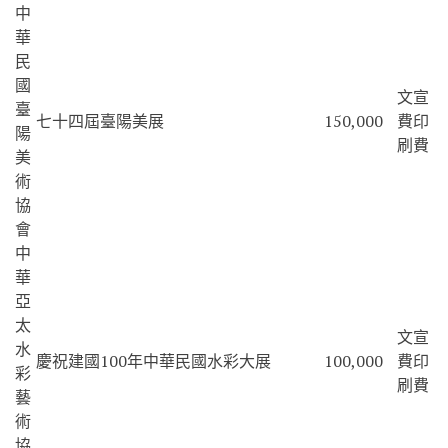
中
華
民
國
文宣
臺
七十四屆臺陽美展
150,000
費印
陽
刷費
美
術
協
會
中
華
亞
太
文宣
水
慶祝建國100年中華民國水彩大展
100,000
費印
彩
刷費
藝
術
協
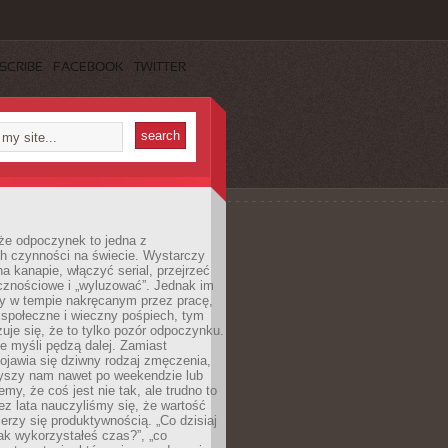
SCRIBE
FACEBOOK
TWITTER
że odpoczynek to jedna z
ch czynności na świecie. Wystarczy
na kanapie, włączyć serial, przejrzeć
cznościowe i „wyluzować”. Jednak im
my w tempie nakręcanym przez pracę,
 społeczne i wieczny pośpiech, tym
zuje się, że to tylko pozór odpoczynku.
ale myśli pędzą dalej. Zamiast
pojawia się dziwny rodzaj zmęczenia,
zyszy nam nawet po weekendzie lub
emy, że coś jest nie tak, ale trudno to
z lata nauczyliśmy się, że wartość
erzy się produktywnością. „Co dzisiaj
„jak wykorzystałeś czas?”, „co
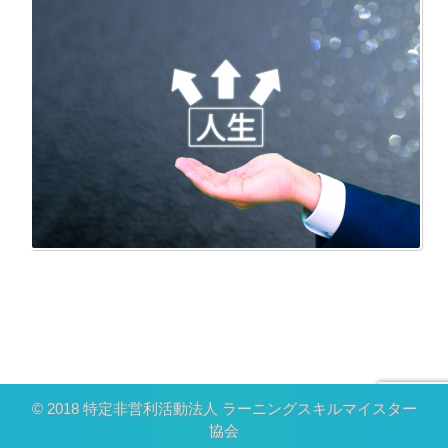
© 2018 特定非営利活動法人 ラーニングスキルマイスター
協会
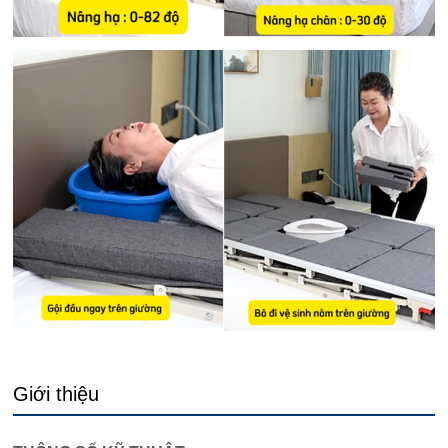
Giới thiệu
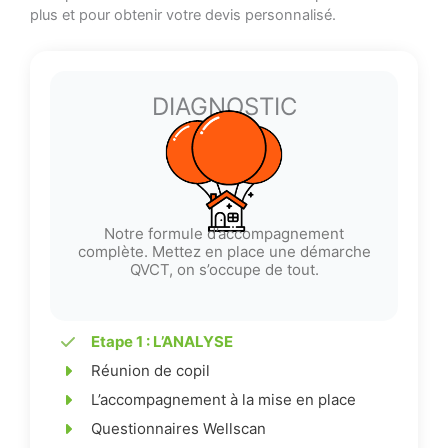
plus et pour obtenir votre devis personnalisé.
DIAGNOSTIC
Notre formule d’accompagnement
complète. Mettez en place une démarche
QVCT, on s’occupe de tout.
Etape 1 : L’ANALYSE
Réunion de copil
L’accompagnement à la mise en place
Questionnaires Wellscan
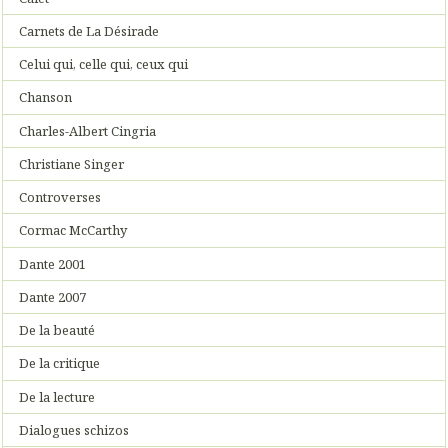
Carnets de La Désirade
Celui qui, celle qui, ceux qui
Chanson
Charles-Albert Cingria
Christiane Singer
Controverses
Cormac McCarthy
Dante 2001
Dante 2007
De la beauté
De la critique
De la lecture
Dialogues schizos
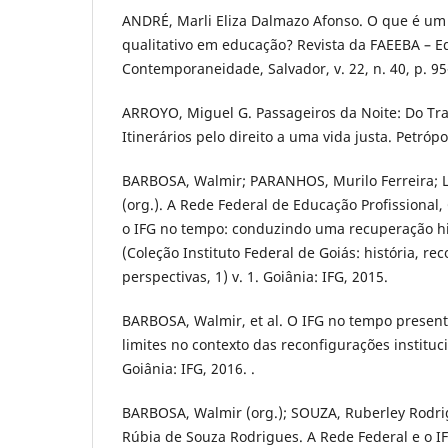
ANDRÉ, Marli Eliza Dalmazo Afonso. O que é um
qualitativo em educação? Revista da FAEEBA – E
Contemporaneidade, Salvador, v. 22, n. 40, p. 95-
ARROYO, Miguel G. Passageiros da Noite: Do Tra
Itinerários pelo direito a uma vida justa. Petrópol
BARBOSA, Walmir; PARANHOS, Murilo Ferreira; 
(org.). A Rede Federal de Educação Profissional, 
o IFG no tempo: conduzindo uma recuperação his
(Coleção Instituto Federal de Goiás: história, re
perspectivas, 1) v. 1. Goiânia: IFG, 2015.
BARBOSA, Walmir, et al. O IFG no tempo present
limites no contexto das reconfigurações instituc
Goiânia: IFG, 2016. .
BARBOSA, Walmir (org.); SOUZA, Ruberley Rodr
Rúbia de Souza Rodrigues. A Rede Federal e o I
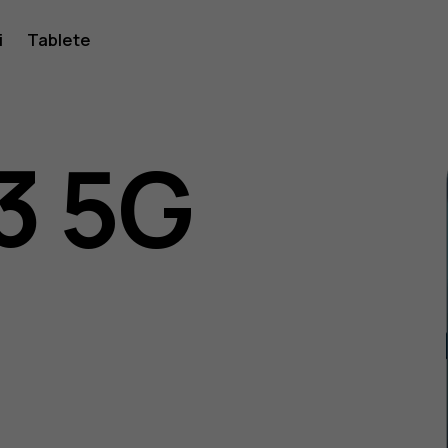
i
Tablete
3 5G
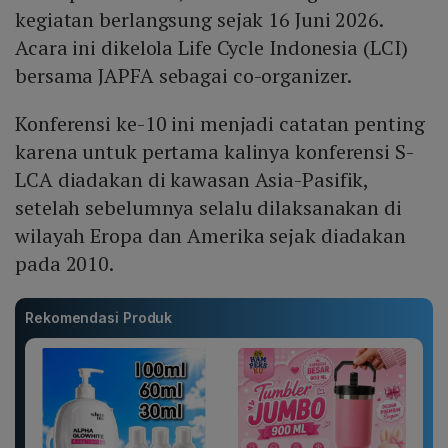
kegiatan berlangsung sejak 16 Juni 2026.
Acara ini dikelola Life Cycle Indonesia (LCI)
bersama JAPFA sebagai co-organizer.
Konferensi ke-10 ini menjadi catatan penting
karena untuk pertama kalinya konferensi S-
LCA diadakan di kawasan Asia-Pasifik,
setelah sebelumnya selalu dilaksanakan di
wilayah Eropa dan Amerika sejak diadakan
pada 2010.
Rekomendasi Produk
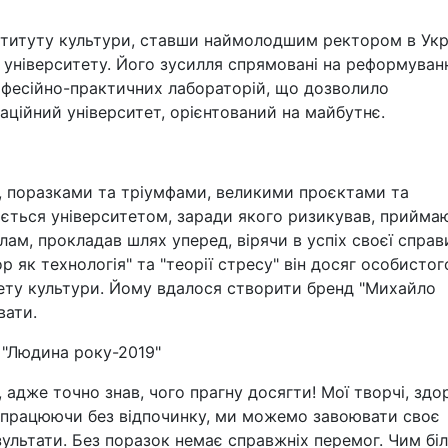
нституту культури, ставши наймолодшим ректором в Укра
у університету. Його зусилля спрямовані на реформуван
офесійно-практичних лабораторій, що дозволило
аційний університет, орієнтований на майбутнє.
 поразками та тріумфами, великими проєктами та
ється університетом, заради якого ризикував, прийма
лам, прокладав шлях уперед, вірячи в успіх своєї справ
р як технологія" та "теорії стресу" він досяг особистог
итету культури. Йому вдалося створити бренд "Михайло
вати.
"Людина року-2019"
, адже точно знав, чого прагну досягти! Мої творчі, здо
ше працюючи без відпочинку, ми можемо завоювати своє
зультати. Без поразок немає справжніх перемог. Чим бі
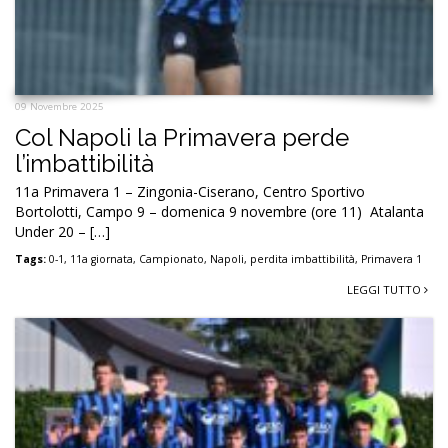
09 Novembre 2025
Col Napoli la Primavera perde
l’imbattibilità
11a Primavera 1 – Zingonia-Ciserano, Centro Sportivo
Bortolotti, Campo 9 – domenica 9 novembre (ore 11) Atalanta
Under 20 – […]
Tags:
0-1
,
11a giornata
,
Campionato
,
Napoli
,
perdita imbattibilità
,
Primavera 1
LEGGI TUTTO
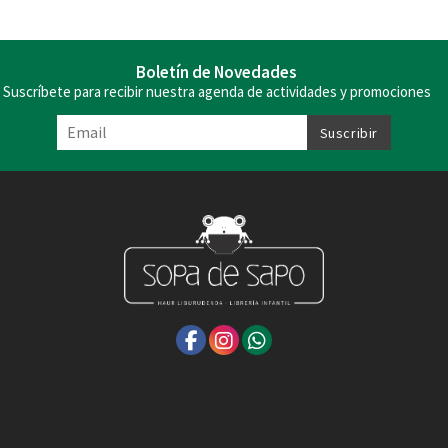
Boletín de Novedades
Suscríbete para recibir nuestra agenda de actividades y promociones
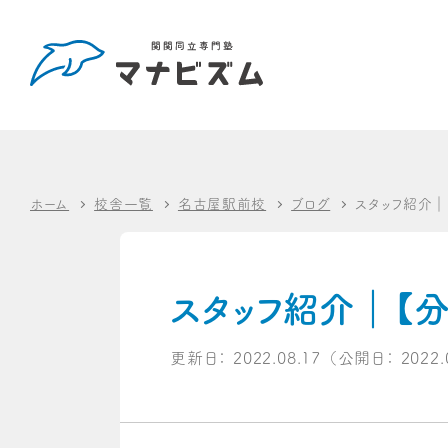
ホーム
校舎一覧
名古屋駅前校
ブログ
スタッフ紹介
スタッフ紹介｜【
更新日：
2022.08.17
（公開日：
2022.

^^^^

ASSIGNED TASK:
Show every line from the entries above in which the word "Primavera" appears.

COMPLETED TASK:
Col Napoli la Primavera perde
11a Primavera 1 – Zingonia-Ciserano, Centro Sportivo
Primavera 1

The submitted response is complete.